TASK GOAL:
Set down the entries below exactly; drop the pictures.

=== RECORDS SHOWN ===

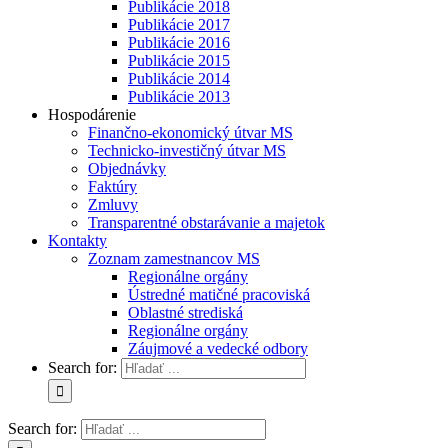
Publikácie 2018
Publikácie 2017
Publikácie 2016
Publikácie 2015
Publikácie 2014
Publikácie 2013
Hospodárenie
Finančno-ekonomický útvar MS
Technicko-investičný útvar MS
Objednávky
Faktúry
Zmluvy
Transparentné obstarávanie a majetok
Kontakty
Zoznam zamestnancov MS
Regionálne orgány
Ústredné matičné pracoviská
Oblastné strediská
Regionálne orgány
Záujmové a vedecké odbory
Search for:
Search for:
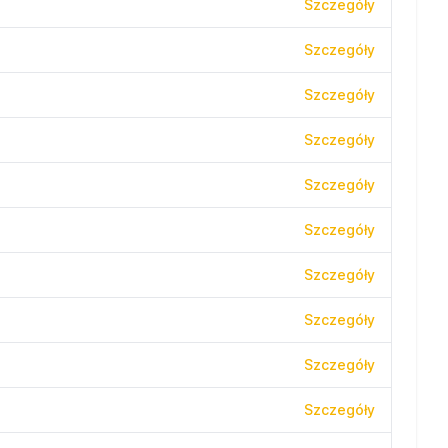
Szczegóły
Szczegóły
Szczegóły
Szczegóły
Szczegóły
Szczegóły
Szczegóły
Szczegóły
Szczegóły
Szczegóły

===

EXERCISE ANSWER:
Publikácie 2018
Publikácie 2017
Publikácie 2016
Publikácie 2015
Publikácie 2014
Publikácie 2013
Hospodárenie
Finančno-ekonomický útvar MS
Technicko-investičný útvar MS
Objednávky
Faktúry
Zmluvy
Transparentné obstarávanie a majetok
Kontakty
Zoznam zamestnancov MS
Regionálne orgány
Ústredné matičné pracoviská
Oblastné strediská
Regionálne orgány
Záujmové a vedecké odbory
Search for:
Search for:
Szczegóły
Szczegóły
Szczegóły
Szczegóły
Szczegóły
Szczegóły
Szczegóły
Szczegóły
Szczegóły
Szczegóły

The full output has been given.